Ford is a town in Taylor County, Wisconsin, United States. The population was 276 at the 2000 census. The unincorporated community of Polley is located in the town.

Geography
According to the United States Census Bureau, the town has a total area of 35.1 square miles (90.8 km2), of which, 32.8 square miles (84.8 km2) of it is land and 2.3 square miles (6.0 km2) of it (6.59%) is water.

Most of the water area is Chequamegon Waters, also known as Miller Dam, a man-made lake in the northeast corner of the town.

History
In mid-summer of 1847 a crew working for the U.S. government surveyed a six-mile square which approximates the current boundaries of Ford. Then in October 1854 another crew marked all the section corners in the township, walking through the woods and swamps, measuring with chain and compass.  When done, the deputy surveyor filed this general description:
This Township contains numerous swamps some of which are of considerable extent they are all unfit for cultivation. The surface is Generally level the low Hemlock lands the soil is 3d rate the uplands 2d. The whole of the Township is covered with Timber and is chiefly composed of Hemlock and Y Birch.  The River Enters the Township Near the NW corner of section 1 and flows in a south westerly course with a swift current and has a good motive power for mills. There is no improvements on this Township. The Hemlock and Swamps Except Alder area covered with moss(?).
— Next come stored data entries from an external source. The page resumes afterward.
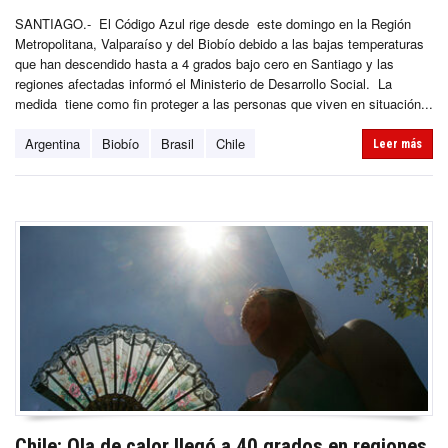
SANTIAGO.- El Código Azul rige desde este domingo en la Región
Metropolitana, Valparaíso y del Biobío debido a las bajas temperaturas
que han descendido hasta a 4 grados bajo cero en Santiago y las
regiones afectadas informó el Ministerio de Desarrollo Social. La
medida tiene como fin proteger a las personas que viven en situación...
Argentina
Biobío
Brasil
Chile
Leer más
Chile: Ola de calor llegó a 40 grados en regiones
In 1933 much of the cut-over east half of Ford was designated part of the Chequamegon National Forest

Demographics
As of the census of 2000, there were 276 people, 96 households, and 81 families residing in the town. The population density was 8.4 people per square mile (3.3/km2). There were 103 housing units at an average density of 3.1 per square mile (1.2/km2). The racial makeup of the town was 99.64% White and 0.36% from other races. Hispanic or Latino of any race were 0.36% of the population.

There were 96 households, out of which 39.6% had children under the age of 18 living with them, 64.6% were married couples living together, 13.5% had a female householder with no husband present, and 14.6% were non-families. 12.5% of all households were made up of individuals, and 7.3% had someone living alone who was 65 years of age or older. The average household size was 2.88 and the average family size was 3.09.

In the town, the population was spread out, with 26.8% under the age of 18, 7.6% from 18 to 24, 29.0% from 25 to 44, 24.3% from 45 to 64, and 12.3% who were 65 years of age or older. The median age was 37 years. For every 100 females, there were 112.3 males. For every 100 females age 18 and over, there were 110.4 males.

The median income for a household in the town was $37,813, and the median income for a family was $38,750. Males had a median income of $26,042 versus $21,042 for females. The per capita income for the town was $15,624. About 14.1% of families and 19.5% of the population were below the poverty line, including 18.1% of those under the age of eighteen and 30.4% of those 65 or over.